Budget I created a budget on Excel that listed all the things I spent money on and tracked it every day, week and month. I created a program similar to Pear Budget’s, and I calculated my rent, utilities, phone, groceries, and medical payments to be a set amount each month. Going out to eat, theater tickets, Christian Louboutins, and expensive facials were not necessary, so I limited those activities. I did not starve myself of these things, however. I still allowed myself a set amount to spend, but no more. I cannot just buy a $100 top frivolously. No. Now I really thought about what I wanted. And I stuck to it diligently. By March, I was so used to frugal living that I stopped budgeting.

Educate Self I started to read a ton of financial books. From Orman to Kiyosaki, I found out about savings, investments, and smart shopping. Of course, I went to the library. I learned about good credit, bad credit, and soaked in a ton of information about how to be financially savvy for the future. This is not just about saving enough money to retire while working until I’m age 65. Hell no. This is about learning to manage my finances and invest smartly so I am financially free any time of my life.

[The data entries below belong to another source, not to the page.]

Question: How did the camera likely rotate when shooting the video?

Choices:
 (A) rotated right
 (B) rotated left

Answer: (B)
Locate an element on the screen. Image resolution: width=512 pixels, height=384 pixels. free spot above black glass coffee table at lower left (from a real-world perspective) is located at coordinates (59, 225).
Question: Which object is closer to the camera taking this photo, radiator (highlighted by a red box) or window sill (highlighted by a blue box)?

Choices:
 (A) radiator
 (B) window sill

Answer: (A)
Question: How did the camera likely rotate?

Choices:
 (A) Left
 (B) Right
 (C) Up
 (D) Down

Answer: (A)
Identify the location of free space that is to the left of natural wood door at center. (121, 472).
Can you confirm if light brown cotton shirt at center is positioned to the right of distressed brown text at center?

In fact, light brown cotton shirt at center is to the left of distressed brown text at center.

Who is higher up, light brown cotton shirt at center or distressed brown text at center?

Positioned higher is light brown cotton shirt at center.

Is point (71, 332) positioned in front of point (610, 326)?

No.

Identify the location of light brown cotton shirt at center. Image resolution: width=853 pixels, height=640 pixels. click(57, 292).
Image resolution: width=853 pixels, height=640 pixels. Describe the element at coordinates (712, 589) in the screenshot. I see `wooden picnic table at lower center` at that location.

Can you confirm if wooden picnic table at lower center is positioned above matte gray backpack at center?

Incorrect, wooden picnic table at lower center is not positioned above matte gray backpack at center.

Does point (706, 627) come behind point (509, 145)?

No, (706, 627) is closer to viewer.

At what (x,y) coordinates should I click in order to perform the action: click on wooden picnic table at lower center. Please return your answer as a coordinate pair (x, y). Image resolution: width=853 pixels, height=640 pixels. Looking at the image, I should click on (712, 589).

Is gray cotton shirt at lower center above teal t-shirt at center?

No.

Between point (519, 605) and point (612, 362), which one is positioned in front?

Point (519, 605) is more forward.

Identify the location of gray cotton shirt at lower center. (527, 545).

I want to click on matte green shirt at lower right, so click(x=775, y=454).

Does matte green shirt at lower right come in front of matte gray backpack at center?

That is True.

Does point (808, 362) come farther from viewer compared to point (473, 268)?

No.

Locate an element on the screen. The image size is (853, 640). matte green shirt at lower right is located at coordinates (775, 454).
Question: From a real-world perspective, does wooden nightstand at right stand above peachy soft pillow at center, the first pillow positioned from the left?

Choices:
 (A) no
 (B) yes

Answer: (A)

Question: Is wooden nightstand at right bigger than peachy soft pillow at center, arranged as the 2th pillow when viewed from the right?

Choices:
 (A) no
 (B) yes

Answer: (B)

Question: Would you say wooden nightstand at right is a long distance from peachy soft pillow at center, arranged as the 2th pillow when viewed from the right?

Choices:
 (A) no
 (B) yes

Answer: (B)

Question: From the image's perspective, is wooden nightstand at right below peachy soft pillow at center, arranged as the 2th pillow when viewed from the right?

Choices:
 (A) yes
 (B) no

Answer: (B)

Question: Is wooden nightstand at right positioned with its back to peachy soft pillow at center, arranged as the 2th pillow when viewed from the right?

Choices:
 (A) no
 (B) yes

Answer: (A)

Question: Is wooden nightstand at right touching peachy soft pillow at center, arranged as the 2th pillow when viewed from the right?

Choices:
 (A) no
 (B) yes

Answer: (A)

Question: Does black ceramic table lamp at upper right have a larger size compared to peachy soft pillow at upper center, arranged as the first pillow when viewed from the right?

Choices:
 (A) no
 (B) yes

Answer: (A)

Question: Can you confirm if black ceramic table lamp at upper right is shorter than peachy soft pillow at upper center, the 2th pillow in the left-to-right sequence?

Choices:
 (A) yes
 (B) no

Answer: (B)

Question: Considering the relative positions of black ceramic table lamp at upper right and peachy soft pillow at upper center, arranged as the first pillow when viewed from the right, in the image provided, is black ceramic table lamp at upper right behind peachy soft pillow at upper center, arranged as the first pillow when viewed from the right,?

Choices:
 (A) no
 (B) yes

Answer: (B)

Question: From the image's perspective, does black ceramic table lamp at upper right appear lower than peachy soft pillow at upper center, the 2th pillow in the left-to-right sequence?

Clean Up I went through (my rather huge) two closets and put a lot of things into piles and piles. I listed accessories and clothes I did not want on ebay and took my clothes to resellers such as Buffalo Exchange or Crossroads, and within the first week, I made $500. I sent some purses to a luxury reseller, and snagged $4,000 in a few months from Luxury Shops.

So in about four and a half months, I paid off my debt. I still contributed to my 401K to the maximum match my company offered, and I contributed a fair amount to my Roth IRA. I even had a $1,000 emergency fund in my checkings while contributing a measly extra $50 a month into savings. And in these four months, I still had monthly massages, some new makeup, and a few really beautiful articles of clothing. But instead of buying everything I wanted, I purchased consciously.

Not everyone has the luxury of having a well-paid job and a lot of beautiful things to sell. However, anyone is able to incorporate everything I have mentioned above regarding smart planning and self-restraint to reduce their debt and create a fiscally fabulous future.